The task>
What is needed here is an exact repetition of the records below, beginning at the line that has "Gruppe und Ihren" and stopping after the line that has "und die Zugriffe".

Data to use>
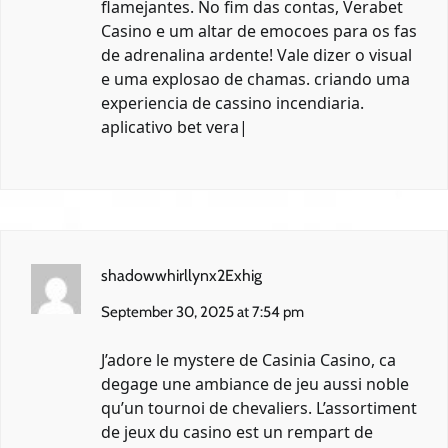
flamejantes. No fim das contas, Verabet
Casino e um altar de emocoes para os fas
de adrenalina ardente! Vale dizer o visual
e uma explosao de chamas. criando uma
experiencia de cassino incendiaria.
aplicativo bet vera
|
shadowwhirllynx2Exhig
September 30, 2025 at 7:54 pm
J’adore le mystere de Casinia Casino, ca
degage une ambiance de jeu aussi noble
qu’un tournoi de chevaliers. L’assortiment
de jeux du casino est un rempart de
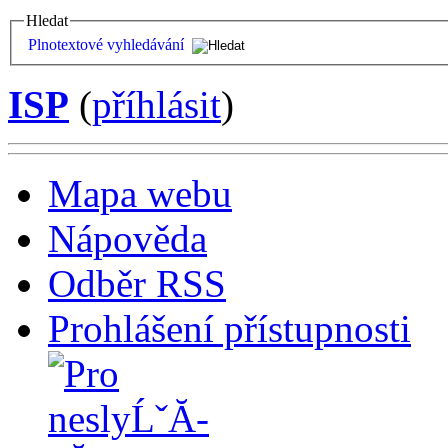
Hledat
Plnotextové vyhledávání
ISP
(
příhlásit
)
Mapa webu
Nápověda
Odběr RSS
Prohlášení přístupnosti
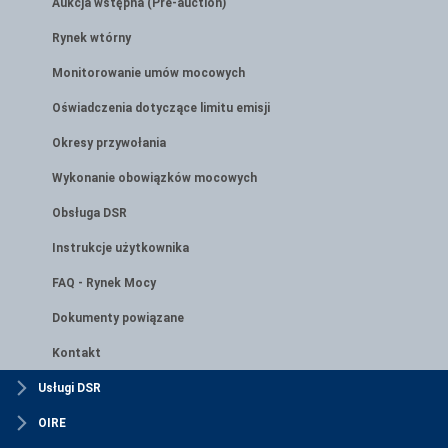
Aukcja wstępna (Pre-auction)
Rynek wtórny
Monitorowanie umów mocowych
Oświadczenia dotyczące limitu emisji
Okresy przywołania
Wykonanie obowiązków mocowych
Obsługa DSR
Instrukcje użytkownika
FAQ - Rynek Mocy
Dokumenty powiązane
Kontakt
Usługi DSR
OIRE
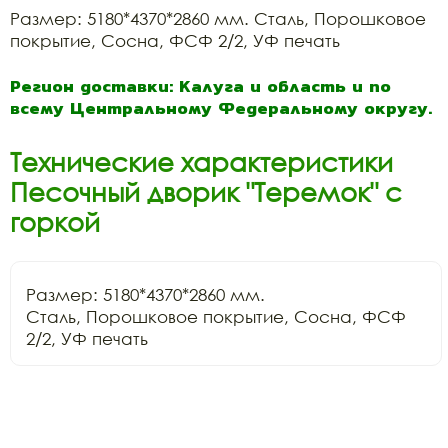
Размер: 5180*4370*2860 мм. Сталь, Порошковое
покрытие, Сосна, ФСФ 2/2, УФ печать
Регион доставки: Калуга и область и по
всему Центральному Федеральному округу.
Технические характеристики
Песочный дворик "Теремок" с
горкой
Размер: 5180*4370*2860 мм.

Сталь, Порошковое покрытие, Сосна, ФСФ 
2/2, УФ печать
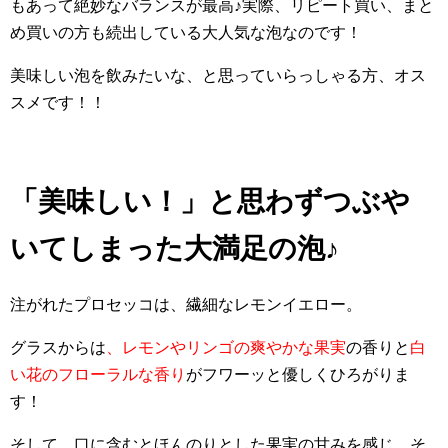
もあって絶妙なバランスが最高♪実際、リピート買い、まと
め買いの方も続出している大人気な泡なのです！
美味しい泡を飲みたいな、と思っていらっしゃる方、オス
スメです！！
「美味しい！」と思わずつぶや
いてしまった大満足の泡♪
注がれたプロセッコは、繊細なレモンイエロー。
グラスからは
、レモンやリンゴの爽やかな果実
の香りと
白
い花のフローラルな香り
がフワーッと優しくひろがりま
す！
そして、口に含むとほんのりとした果実の甘みを感じ、そ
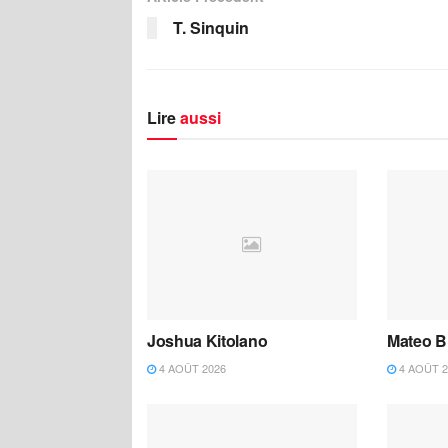
T. Sinquin
Lire
aussi
Joshua Kitolano
Mateo B
4 AOÛT 2026
4 AOÛT 2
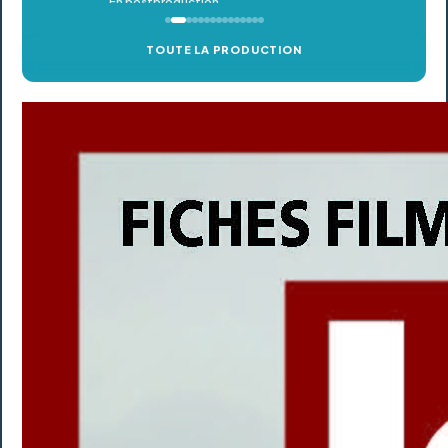
TOUTE LA PRODUCTION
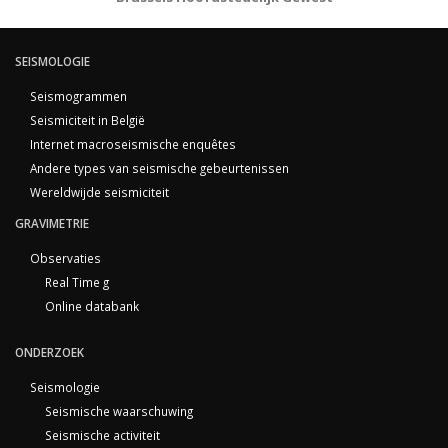
SEISMOLOGIE
Seismogrammen
Seismiciteit in België
Internet macroseismische enquêtes
Andere types van seismische gebeurtenissen
Wereldwijde seismiciteit
GRAVIMETRIE
Observaties
Real Time g
Online databank
ONDERZOEK
Seismologie
Seismische waarschuwing
Seismische activiteit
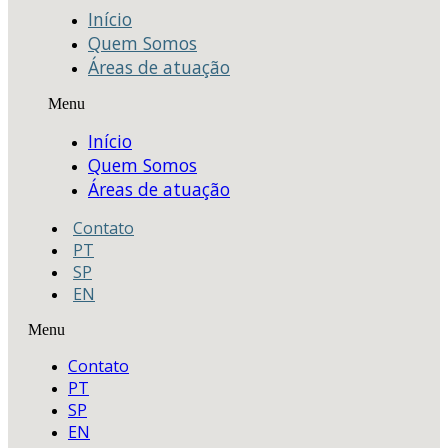
Início
Quem Somos
Áreas de atuação
Menu
Início
Quem Somos
Áreas de atuação
Contato
PT
SP
EN
Menu
Contato
PT
SP
EN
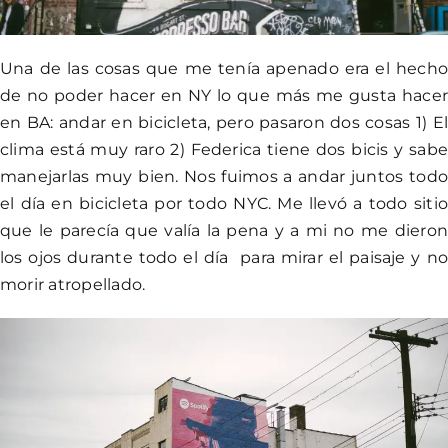
Una de las cosas que me tenía apenado era el hech
de no poder hacer en NY lo que más me gusta hace
en BA: andar en bicicleta, pero pasaron dos cosas 1) E
clima está muy raro 2) Federica tiene dos bicis y sab
manejarlas muy bien. Nos fuimos a andar juntos tod
el día en bicicleta por todo NYC. Me llevó a todo siti
que le parecía que valía la pena y a mi no me diero
los ojos durante todo el día para mirar el paisaje y n
morir atropellado.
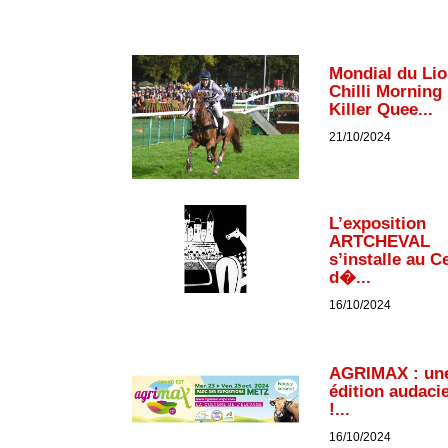
Mondial du Lio
Chilli Morning 
Killer Quee...
21/10/2024
L’exposition
ARTCHEVAL
s’installe au C
d�...
16/10/2024
AGRIMAX : un
édition audaci
!...
16/10/2024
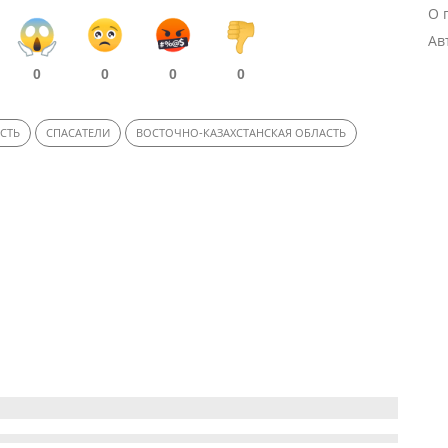
О 
Ав
0
0
0
0
СТЬ
СПАСАТЕЛИ
ВОСТОЧНО-КАЗАХСТАНСКАЯ ОБЛАСТЬ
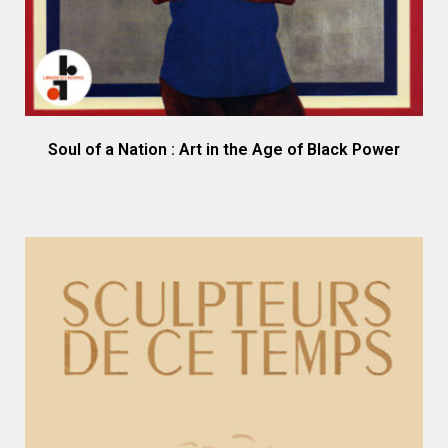
Soul of a Nation : Art in the Age of Black Power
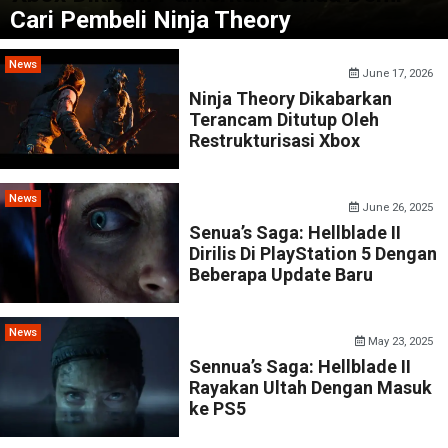
Cari Pembeli Ninja Theory
News
June 17, 2026
Ninja Theory Dikabarkan
Terancam Ditutup Oleh
Restrukturisasi Xbox
News
June 26, 2025
Senua’s Saga: Hellblade II
Dirilis Di PlayStation 5 Dengan
Beberapa Update Baru
News
May 23, 2025
Sennua’s Saga: Hellblade II
Rayakan Ultah Dengan Masuk
ke PS5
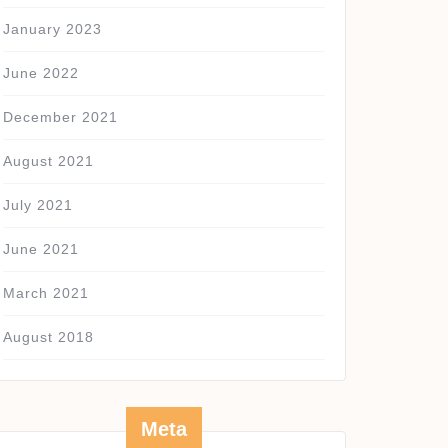
January 2023
June 2022
December 2021
August 2021
July 2021
June 2021
March 2021
August 2018
Meta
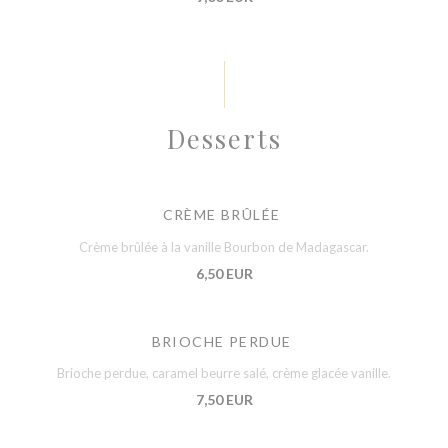
Desserts
CRÈME BRÛLÉE
Crème brûlée à la vanille Bourbon de Madagascar.
6,50 EUR
BRIOCHE PERDUE
Brioche perdue, caramel beurre salé, crème glacée vanille.
7,50 EUR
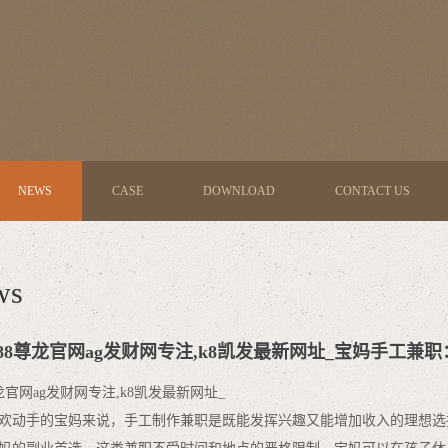
NEWS
CASE
DOWNLOAD
CONTACT US
ws
d88尊龙官网ag发财网专注,k8凯发最新网址_宝妈手工
尊龙官网ag发财网专注,k8凯发最新网址_
欢动手的宝妈来说，手工制作兼职是既能发挥兴趣又能增加收入的理想选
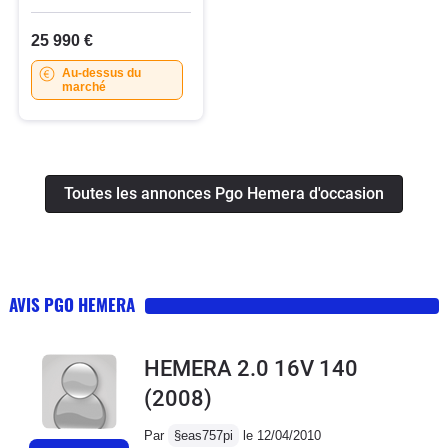
25 990 €
Au-dessus du
marché
Toutes les annonces Pgo Hemera d'occasion
AVIS PGO HEMERA
HEMERA 2.0 16V 140
(2008)
Par
§eas757pi
le 12/04/2010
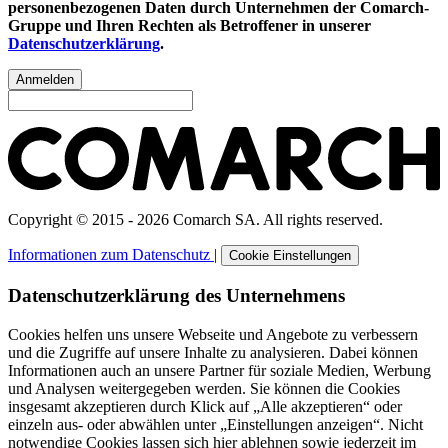
personenbezogenen Daten durch Unternehmen der Comarch-
Gruppe und Ihren Rechten als Betroffener in unserer
Datenschutzerklärung
.
Anmelden
Copyright © 2015 - 2026 Comarch SA. All rights reserved.
Informationen zum Datenschutz
|
Cookie Einstellungen
Datenschutzerklärung des Unternehmens
Cookies helfen uns unsere Webseite und Angebote zu verbessern
und die Zugriffe auf unsere Inhalte zu analysieren. Dabei können
Informationen auch an unsere Partner für soziale Medien, Werbung
und Analysen weitergegeben werden. Sie können die Cookies
insgesamt akzeptieren durch Klick auf „Alle akzeptieren“ oder
einzeln aus- oder abwählen unter „Einstellungen anzeigen“. Nicht
notwendige Cookies lassen sich hier ablehnen sowie jederzeit im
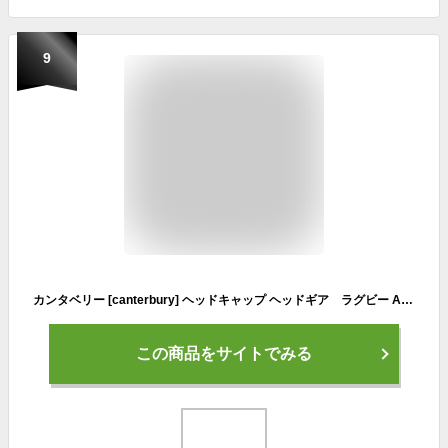
9
カンタベリー [canterbury] ヘッドキャップ ヘッドギア ラグビー AA09556
この商品をサイトでみる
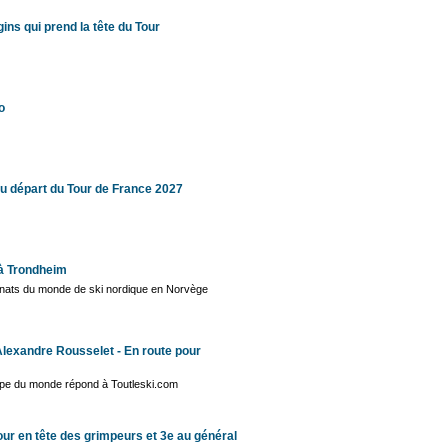
gins qui prend la tête du Tour
o
au départ du Tour de France 2027
 à Trondheim
nats du monde de ski nordique en Norvège
Alexandre Rousselet - En route pour
pe du monde répond à Toutleski.com
ur en tête des grimpeurs et 3e au général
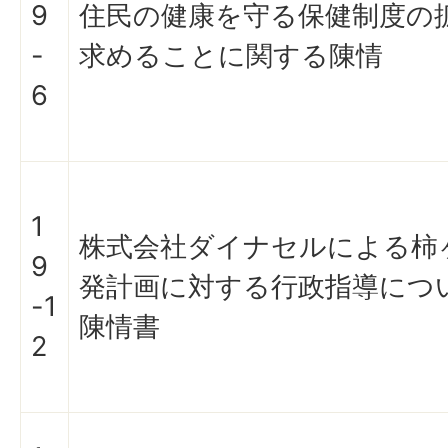
9
住民の健康を守る保健制度の
-
求めることに関する陳情
6
1
株式会社ダイナセルによる柿
9
発計画に対する行政指導につ
-1
陳情書
2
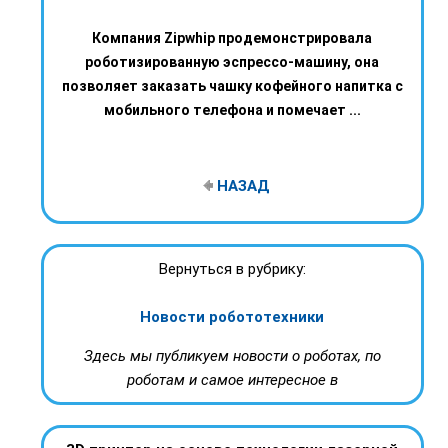
Компания Zipwhip продемонстрировала
роботизированную эспрессо-машину, она
позволяет заказать чашку кофейного напитка с
мобильного телефона и помечает ...
НАЗАД
Вернуться в рубрику:
Новости робототехники
Здесь мы публикуем новости о роботах, по
роботам и самое интересное в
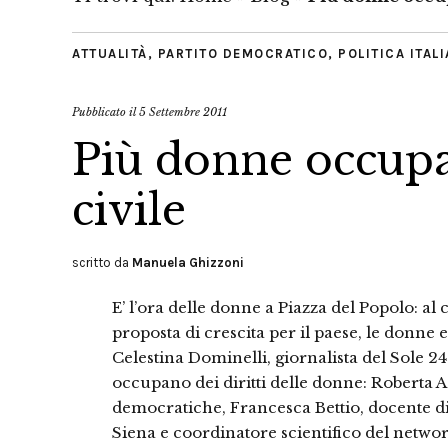
ATTUALITÀ
,
PARTITO DEMOCRATICO
,
POLITICA ITAL
Pubblicato il
5 Settembre 2011
Più donne occupa
civile
scritto da
Manuela Ghizzoni
E’ l’ora delle donne a Piazza del Popolo: al 
proposta di crescita per il paese, le donne e
Celestina Dominelli, giornalista del Sole 24
occupano dei diritti delle donne: Roberta A
democratiche, Francesca Bettio, docente di
Siena e coordinatore scientifico del net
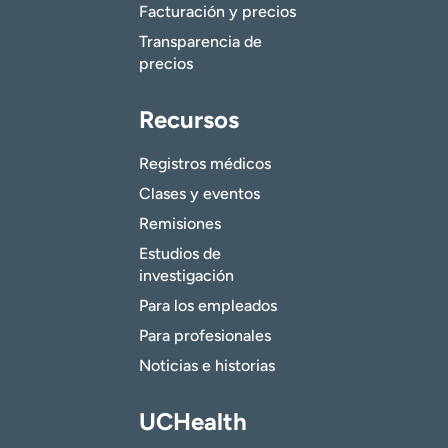
Facturación y precios
Transparencia de
precios
Recursos
Registros médicos
Clases y eventos
Remisiones
Estudios de
investigación
Para los empleados
Para profesionales
Noticias e historias
UCHealth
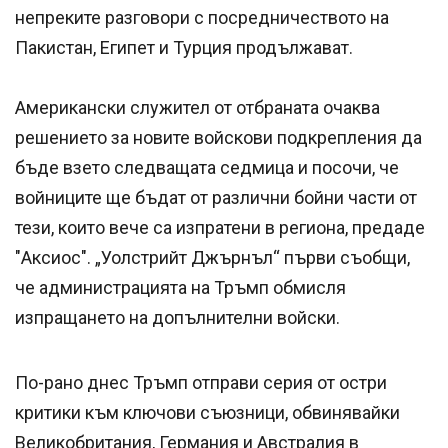
непреките разговори с посредничеството на
Пакистан, Египет и Турция продължават.
Американски служител от отбраната очаква
решението за новите войскови подкрепления да
бъде взето следващата седмица и посочи, че
войниците ще бъдат от различни бойни части от
тези, които вече са изпратени в региона, предаде
"Аксиос". „Уолстрийт Джърнъл“ първи съобщи,
че администрацията на Тръмп обмисля
изпращането на допълнителни войски.
По-рано днес Тръмп отправи серия от остри
критики към ключови съюзници, обвинявайки
Великобритания, Германия и Австралия в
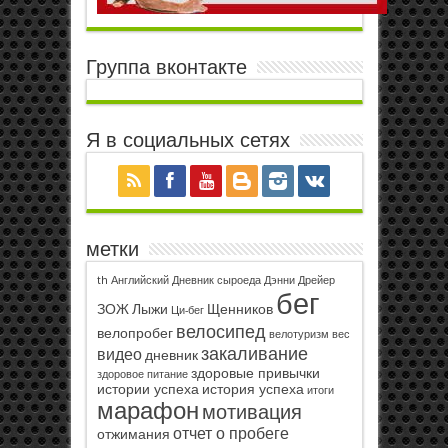
Группа вконтакте
Я в социальных сетях
метки
th
Английский
Дневник сыроеда
Дэнни Дрейер
бег
ЗОЖ
Лыжи
Щенников
Ци-бег
велосипед
велопробег
велотуризм
вес
закаливание
видео
дневник
здоровые привычки
здоровое питание
истории успеха
история успеха
итоги
марафон
мотивация
отчет о пробеге
отжимания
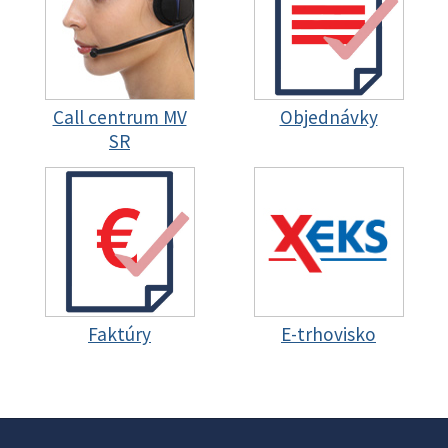
Call centrum MV
Objednávky
SR
Faktúry
E-trhovisko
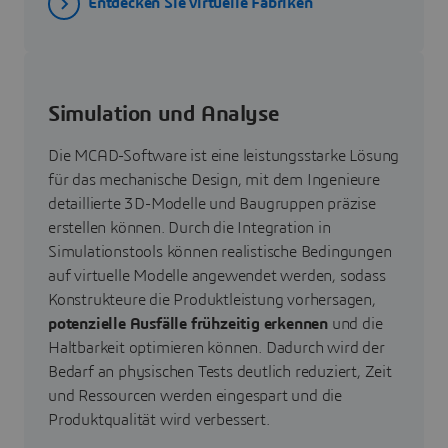
Entdecken Sie virtuelle Fabriken
Simulation und Analyse
Die MCAD-Software ist eine leistungsstarke Lösung
für das mechanische Design, mit dem Ingenieure
detaillierte 3D-Modelle und Baugruppen präzise
erstellen können. Durch die Integration in
Simulationstools können realistische Bedingungen
auf virtuelle Modelle angewendet werden, sodass
Konstrukteure die Produktleistung vorhersagen,
potenzielle Ausfälle frühzeitig erkennen
und die
Haltbarkeit optimieren können. Dadurch wird der
Bedarf an physischen Tests deutlich reduziert, Zeit
und Ressourcen werden eingespart und die
Produktqualität wird verbessert.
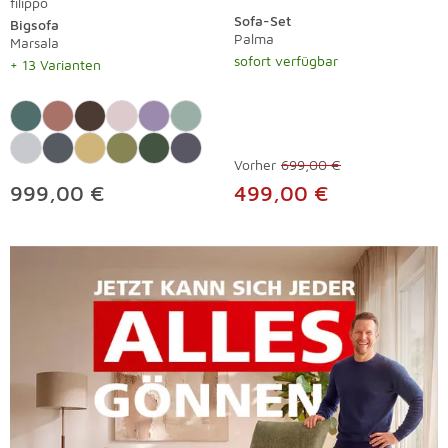
filippo
Sofa-Set
Bigsofa
Palma
Marsala
sofort verfügbar
+ 13 Varianten
Vorher
699,00 €
999,00 €
499,00 €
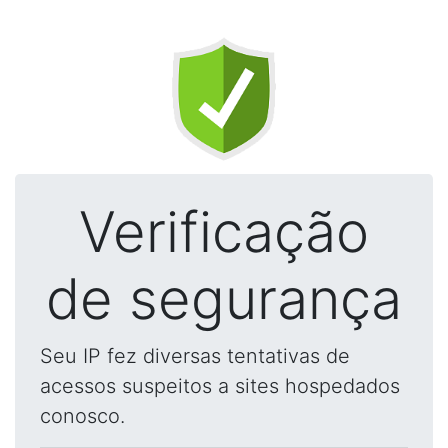
Verificação
de segurança
Seu IP fez diversas tentativas de
acessos suspeitos a sites hospedados
conosco.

Task output>
Gruppe und Ihren Rechten als Betroffener in unserer
Datenschutzerklärung
.
Anmelden
Copyright © 2015 - 2026 Comarch SA. All rights reserved.
Informationen zum Datenschutz
|
Cookie Einstellungen
Datenschutzerklärung des Unternehmens
Cookies helfen uns unsere Webseite und Angebote zu verbessern
und die Zugriffe auf unsere Inhalte zu analysieren. Dabei können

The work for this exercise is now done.